Lors de son entretien avec albinfo.ch, le célèbre footballeur Granit Xhaka, évoque ses liens avec le Kosovo, sa reconnaissance envers la Suisse, et son expérience en Allemagne.

Nous avons rencontré Granit à l’hôtel où la représentation suisse de football s’est rassemblée la veille de l’amicale contre la Croatie, à St Gallen. Albinfo.ch n’a pas laissé filer l’occasion de faire une interview exclusive avec la star, un des meilleurs joueurs albanophones. Lors de cette rencontre nous avons été bien surpris de constater sa modestie et spontanéité dont Xhaka faisait preuve envers ses nombreux supporteurs. Des échanges avec quelques adolescents albanais, des juniors de FC St Gallen qui étaient tout impressionnés par la star suisse.

Lors de cette interview, Xhaka s’est longuement exprimé sur ses liens avec le Kosovo, sa reconnaissance que lui et les autres joueurs d’origine albanaise ressente pour l’Helvétie, sur sa forme physique actuelle, mais aussi, il n’a pas oublié d’évoquer la représentation du Kosovo à la veille de son premier match historique.

albinfo.ch: De temps à autre, vous avez fait des déclarations fortes vis-à-vis des critiques venues du Kosovo et d’Albanie au moment où vous avez décidé de défendre les couleurs de la Suisse et non d’Albanie. Comment est-ce qu’un jeune joueur comme vous se sent-il lorsqu’il se retrouve dans une situation aussi délicate?

Granit Xhaka: J’avoue, surtout lors du match contre l’Albanie, cela n’a pas été facile. Non seulement pour nous, joueurs, mais également pour nos familles. Entendre les quelque treize milles albanais te siffler en permanence, ce n’est pas facile. Mais, depuis que le Kosovo a obtenu le droit de jouer des matches amicaux, la pression est tombée d’un cran, et la situation s’est apaisée.
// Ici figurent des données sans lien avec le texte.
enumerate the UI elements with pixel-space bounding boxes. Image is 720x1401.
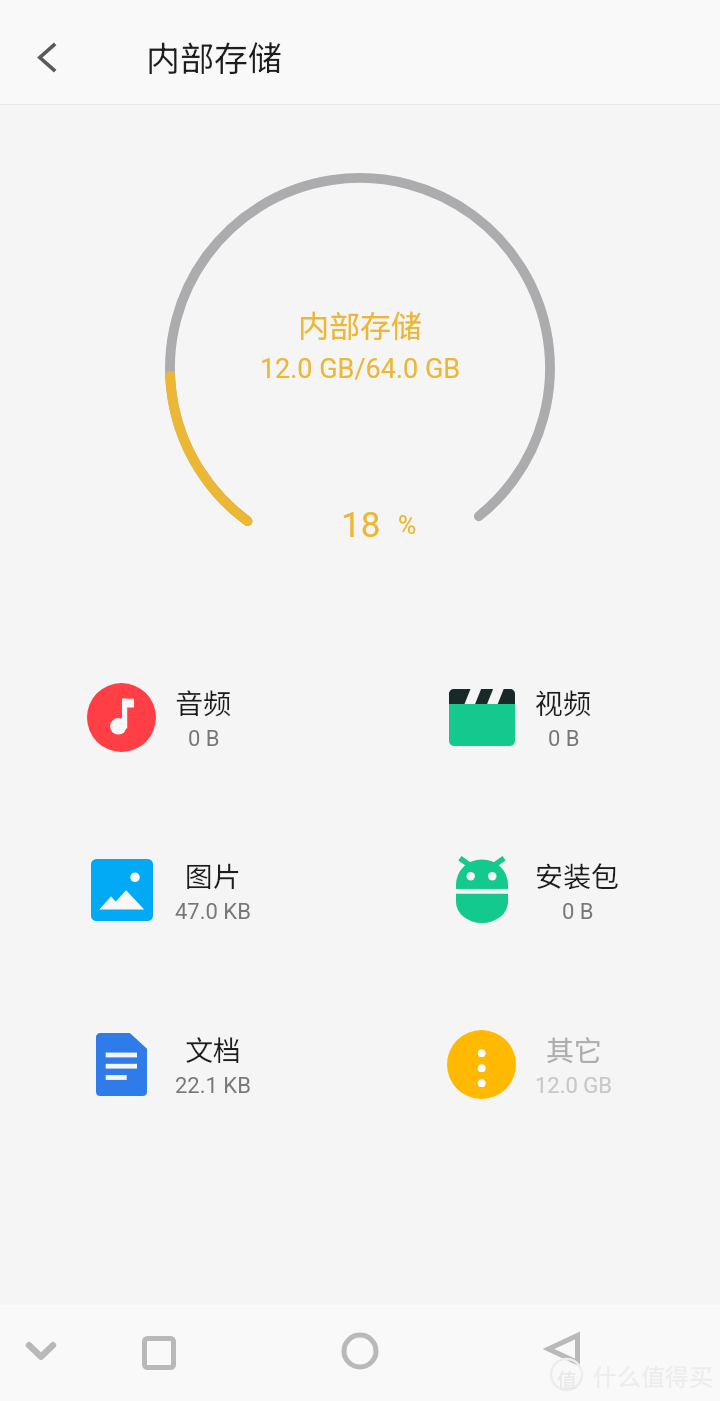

albinfo.ch: Avez-vous reçu des propositions, des offres vous invitant à joindre la représentation du Kosovo?

Granit Xhaka: Il peut y en avoir, mais pour le moment la question ne se pose pas sachant que le Kosovo n’a le droit qu’à des matches amicaux. Il nous est interdit de changer de représentation pour des matches amicaux. Alors, il est encore très tôt de parler du Kosovo. En tout état de cause, nous n’avons aucun contact avec la Fédération Kosovare de Football. Personne n’a pris contact avec nous, sûrement pour ne pas nous mettre dans une position embarrassante.

«L’acceptation sans condition du Kosovo par la FIFA pourrait nous faire revenir sur notre choix»

Moi, je suis né dans ce pays, j’y ai suivi ma scolarité, donc si j’ai bien réussi c’est grâce à la Suisse, c’est pourquoi je lui suis très reconnaissant. Cependant, j’ai des liens très forts avec mon pays, le Kosovo, je ne l’oublie jamais. Malgré cela, l’engagement avec le Kosovo en ce moment n’est pas à l’ordre du jour. En revanche, il est probable que je revienne sur mon choix si la FIFA accepte le Kosovo en tant que membre de plein droit.

albinfo.ch: Quant à l’équipe nationale, le débat persiste toujours dans l’opinion albanaise: une sélection nationale comme c’est le cas maintenant ou bien deux équipes étatiques.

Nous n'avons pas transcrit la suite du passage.